§ **Exercise**
Your reply should be made up of every line in the records below that holds the string "text".

§ **Given data**
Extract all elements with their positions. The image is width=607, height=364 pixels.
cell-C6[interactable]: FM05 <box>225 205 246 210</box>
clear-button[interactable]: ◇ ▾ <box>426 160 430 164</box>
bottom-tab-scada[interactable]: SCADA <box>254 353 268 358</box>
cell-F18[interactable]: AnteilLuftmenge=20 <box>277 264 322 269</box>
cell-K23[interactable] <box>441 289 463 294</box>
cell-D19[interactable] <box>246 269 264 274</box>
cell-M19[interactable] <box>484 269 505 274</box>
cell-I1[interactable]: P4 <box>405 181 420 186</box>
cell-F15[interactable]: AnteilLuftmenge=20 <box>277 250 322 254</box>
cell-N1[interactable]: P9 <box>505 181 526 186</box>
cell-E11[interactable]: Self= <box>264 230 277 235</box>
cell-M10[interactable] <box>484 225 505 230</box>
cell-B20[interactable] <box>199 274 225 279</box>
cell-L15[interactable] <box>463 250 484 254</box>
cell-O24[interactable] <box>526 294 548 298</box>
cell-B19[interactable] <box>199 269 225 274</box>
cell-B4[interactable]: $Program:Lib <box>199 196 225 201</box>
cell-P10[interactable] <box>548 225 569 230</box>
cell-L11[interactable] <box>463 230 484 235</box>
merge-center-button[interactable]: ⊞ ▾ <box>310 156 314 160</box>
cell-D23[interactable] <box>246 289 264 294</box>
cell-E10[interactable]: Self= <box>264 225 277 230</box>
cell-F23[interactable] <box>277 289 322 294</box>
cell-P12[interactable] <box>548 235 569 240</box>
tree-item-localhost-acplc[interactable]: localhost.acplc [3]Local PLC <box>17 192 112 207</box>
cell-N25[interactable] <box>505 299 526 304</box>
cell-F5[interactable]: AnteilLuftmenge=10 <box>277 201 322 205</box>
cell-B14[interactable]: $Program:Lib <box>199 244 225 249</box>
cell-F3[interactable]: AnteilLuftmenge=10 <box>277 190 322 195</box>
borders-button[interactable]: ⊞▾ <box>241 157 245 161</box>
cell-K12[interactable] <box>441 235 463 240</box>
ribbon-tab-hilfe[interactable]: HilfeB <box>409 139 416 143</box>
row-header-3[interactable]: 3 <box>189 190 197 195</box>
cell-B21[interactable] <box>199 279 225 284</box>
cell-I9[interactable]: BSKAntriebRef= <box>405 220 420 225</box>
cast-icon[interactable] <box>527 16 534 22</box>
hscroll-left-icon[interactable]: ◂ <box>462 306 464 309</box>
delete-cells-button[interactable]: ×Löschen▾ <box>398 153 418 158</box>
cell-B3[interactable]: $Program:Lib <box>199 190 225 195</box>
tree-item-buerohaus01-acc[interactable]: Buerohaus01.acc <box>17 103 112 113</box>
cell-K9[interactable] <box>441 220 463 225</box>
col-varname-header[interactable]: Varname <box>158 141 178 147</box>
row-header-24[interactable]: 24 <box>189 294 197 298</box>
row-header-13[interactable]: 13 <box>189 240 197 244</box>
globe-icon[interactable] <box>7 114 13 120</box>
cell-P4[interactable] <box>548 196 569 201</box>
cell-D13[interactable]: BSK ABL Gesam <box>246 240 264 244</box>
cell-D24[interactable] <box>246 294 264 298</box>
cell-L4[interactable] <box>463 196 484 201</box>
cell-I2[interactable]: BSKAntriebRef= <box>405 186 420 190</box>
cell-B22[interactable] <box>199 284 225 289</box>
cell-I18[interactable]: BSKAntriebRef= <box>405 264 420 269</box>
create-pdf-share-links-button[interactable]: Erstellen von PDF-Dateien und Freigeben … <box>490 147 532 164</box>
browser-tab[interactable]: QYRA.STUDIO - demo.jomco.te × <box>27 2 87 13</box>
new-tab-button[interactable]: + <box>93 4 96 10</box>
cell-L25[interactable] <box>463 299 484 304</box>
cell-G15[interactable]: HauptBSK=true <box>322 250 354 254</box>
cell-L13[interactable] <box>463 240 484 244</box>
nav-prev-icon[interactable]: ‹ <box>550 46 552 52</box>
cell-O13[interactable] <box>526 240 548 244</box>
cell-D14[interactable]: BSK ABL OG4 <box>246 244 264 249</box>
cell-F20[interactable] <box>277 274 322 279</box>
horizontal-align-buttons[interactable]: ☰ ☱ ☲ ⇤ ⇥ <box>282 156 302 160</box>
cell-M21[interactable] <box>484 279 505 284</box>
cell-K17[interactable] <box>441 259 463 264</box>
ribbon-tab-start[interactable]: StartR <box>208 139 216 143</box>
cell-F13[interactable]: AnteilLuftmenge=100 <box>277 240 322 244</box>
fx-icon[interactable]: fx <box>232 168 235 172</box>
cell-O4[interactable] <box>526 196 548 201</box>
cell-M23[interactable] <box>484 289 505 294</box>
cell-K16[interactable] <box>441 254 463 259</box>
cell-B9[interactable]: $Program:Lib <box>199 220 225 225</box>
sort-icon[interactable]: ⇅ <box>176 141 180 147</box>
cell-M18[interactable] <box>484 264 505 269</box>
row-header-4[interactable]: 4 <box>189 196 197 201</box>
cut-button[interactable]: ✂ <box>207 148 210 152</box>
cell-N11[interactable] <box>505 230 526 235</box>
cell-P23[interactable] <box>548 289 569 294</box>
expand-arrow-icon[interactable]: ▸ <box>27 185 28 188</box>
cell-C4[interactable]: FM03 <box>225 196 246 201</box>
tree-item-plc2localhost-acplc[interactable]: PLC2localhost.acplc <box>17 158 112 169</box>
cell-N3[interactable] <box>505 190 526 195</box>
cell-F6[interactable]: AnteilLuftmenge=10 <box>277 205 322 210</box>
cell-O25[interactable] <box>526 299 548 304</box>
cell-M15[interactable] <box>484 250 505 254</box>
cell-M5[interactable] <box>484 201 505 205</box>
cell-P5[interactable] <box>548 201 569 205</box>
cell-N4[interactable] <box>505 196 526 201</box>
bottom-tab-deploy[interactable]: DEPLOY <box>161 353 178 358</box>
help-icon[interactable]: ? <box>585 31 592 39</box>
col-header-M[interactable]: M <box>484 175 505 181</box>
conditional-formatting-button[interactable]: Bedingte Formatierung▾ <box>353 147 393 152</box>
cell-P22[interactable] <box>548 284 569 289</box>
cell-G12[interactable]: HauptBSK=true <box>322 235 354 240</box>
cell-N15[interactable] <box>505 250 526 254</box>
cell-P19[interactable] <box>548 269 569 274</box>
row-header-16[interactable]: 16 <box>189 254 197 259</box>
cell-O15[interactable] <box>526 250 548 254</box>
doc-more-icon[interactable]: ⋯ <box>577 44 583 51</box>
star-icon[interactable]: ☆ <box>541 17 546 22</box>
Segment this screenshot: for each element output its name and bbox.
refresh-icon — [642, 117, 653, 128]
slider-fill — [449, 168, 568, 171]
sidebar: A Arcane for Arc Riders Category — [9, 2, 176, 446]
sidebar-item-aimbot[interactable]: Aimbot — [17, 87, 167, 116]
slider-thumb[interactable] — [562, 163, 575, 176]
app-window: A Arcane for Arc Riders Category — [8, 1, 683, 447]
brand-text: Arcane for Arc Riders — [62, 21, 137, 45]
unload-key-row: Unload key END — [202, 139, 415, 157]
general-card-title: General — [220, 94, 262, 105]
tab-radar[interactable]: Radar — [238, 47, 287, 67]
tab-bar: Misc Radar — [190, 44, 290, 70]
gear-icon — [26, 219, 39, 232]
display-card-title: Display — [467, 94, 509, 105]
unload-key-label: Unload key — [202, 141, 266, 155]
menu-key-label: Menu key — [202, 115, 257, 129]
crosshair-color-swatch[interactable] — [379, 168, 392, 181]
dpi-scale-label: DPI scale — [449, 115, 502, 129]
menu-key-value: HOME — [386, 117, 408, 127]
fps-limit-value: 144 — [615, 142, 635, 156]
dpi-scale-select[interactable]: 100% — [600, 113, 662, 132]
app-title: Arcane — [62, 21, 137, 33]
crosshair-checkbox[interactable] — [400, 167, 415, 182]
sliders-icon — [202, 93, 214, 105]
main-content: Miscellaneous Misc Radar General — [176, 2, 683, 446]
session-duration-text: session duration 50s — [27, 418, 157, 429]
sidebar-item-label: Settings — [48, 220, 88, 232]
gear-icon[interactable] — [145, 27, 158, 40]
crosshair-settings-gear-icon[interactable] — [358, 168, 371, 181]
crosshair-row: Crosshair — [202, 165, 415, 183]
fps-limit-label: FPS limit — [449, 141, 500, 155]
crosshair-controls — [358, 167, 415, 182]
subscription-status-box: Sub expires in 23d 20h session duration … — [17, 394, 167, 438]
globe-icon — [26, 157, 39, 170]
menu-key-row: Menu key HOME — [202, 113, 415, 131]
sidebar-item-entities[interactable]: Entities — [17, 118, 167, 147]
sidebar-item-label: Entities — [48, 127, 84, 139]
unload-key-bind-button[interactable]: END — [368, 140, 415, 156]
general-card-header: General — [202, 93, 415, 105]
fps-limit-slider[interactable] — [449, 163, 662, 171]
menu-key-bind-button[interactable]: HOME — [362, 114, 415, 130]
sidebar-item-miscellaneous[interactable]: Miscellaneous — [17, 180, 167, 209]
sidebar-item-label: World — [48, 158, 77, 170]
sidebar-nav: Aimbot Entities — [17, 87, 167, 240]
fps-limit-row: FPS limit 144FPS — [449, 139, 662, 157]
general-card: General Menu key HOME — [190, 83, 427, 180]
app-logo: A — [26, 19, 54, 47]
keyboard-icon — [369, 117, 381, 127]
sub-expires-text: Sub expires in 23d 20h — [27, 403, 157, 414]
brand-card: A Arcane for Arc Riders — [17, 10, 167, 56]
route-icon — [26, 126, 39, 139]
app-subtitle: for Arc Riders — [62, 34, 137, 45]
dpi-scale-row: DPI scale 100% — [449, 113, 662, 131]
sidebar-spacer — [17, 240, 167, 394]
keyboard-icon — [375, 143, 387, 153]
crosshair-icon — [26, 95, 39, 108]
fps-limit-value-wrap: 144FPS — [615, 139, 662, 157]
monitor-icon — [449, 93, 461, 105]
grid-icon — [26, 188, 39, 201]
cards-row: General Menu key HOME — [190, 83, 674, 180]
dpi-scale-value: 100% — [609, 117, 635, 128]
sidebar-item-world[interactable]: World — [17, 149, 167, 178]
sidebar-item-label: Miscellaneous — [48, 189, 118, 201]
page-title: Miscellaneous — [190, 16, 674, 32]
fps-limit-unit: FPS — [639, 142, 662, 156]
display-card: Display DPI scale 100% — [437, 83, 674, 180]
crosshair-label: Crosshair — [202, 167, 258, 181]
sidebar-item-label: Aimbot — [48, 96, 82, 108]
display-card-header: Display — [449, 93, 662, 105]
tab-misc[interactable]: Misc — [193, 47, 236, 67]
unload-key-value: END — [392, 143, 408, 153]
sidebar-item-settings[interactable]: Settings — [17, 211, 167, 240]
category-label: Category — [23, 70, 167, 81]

§ **Output for this exercise**
brand-text: Arcane for Arc Riders — [62, 21, 137, 45]
session-duration-text: session duration 50s — [27, 418, 157, 429]
sub-expires-text: Sub expires in 23d 20h — [27, 403, 157, 414]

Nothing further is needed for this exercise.